**About this exercise**
The records that follow are to be repeated exactly, with no pictures carried over.

Records for processing below:

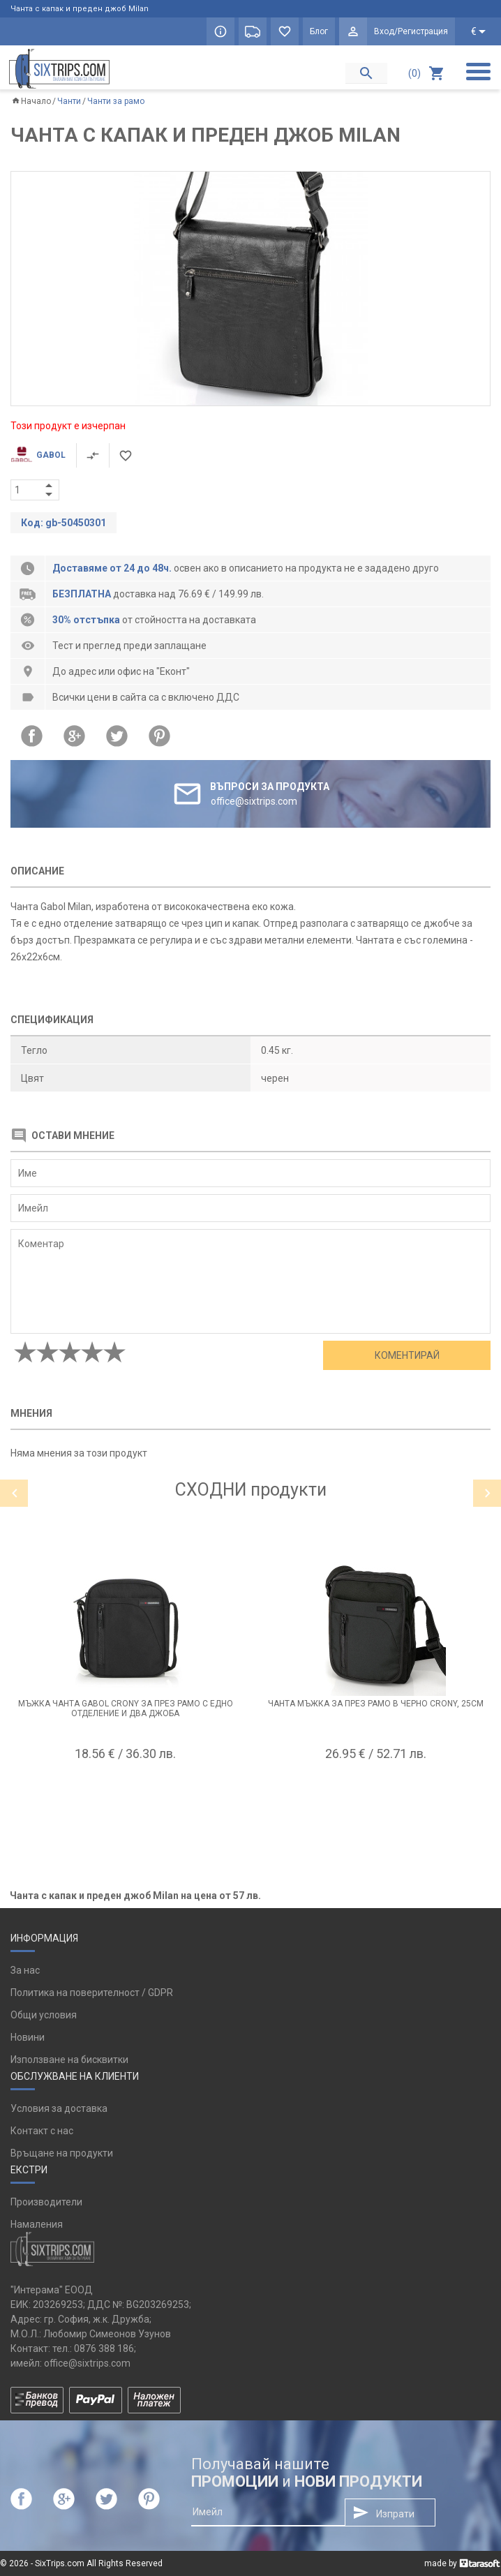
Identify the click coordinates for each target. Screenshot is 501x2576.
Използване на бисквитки (69, 2059)
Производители (46, 2202)
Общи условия (43, 2014)
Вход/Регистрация (411, 31)
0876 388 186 (104, 2348)
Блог (319, 31)
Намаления (36, 2224)
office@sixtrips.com (87, 2363)
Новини (27, 2037)
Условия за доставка (58, 2108)
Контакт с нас (41, 2130)
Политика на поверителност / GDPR (91, 1992)
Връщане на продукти (61, 2153)
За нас (25, 1970)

End of Records for processing.

**Output below**
Identify the click coordinates for each target. Screenshot is 501x2576.
Използване на бисквитки (69, 2059)
Производители (46, 2202)
Общи условия (43, 2014)
Вход/Регистрация (411, 31)
0876 388 186 (104, 2348)
Блог (319, 31)
Намаления (36, 2224)
office@sixtrips.com (87, 2363)
Новини (27, 2037)
Условия за доставка (58, 2108)
Контакт с нас (41, 2130)
Политика на поверителност / GDPR (91, 1992)
Връщане на продукти (61, 2153)
За нас (25, 1970)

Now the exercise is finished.